LONDON, Aug 6 (Reuters) - Miner and trader Glencore ( GLCNF )
said on Wednesday that its long-term strategy could
involve the sale of its 16.4% stake in enlarged global
agribusiness Bunge Global ( BG ) some time in the future.
Glencore ( GLCNF ) became the owner of the 16.4% stake after Bunge
closed a long-delayed deal to merge with Glencore ( GLCNF )-backed grain
handler Viterra in July, two years after announcing the $34
billion mega-deal.
"The agriculture business is not necessarily consistent with
our business model," Glencore ( GLCNF ) CEO Gary Nagle told a media call
on Wednesday after the company released its first-half financial
results. "Having a 16.4% shareholding in Bunge is probably not
something that would be for Glencore ( GLCNF ) in the long term."
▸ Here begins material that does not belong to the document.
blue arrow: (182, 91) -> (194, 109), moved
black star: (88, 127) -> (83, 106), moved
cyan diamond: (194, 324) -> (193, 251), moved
He added that this did not mean Glencore ( GLCNF ) would be in a rush
to sell the stake, and if it ever decided to do that "we would
do it in absolute collaboration and conjunction with Bunge, its
board and its management".
The merger with Viterra enhanced Bunge's grain exporting and
oilseed processing businesses in the United States and expanded
Bunge's export capacity and physical grain storage and handling
footprint in major wheat suppliers Canada and Australia,
according to analysts.
Glencore's ( GLCNF ) aim is to maximise the value of this investment,
while the possible "exit of that at some stage in the future
would be done very smartly and carefully to ensure that we
preserve that value," the CEO added.
Glencore ( GLCNF ) said on July 2 that its 16.4% stake in enlarged
Bunge had a market value of $2.6 billion at the deal close, and
that those shares were viewed by the miner as a surplus capital.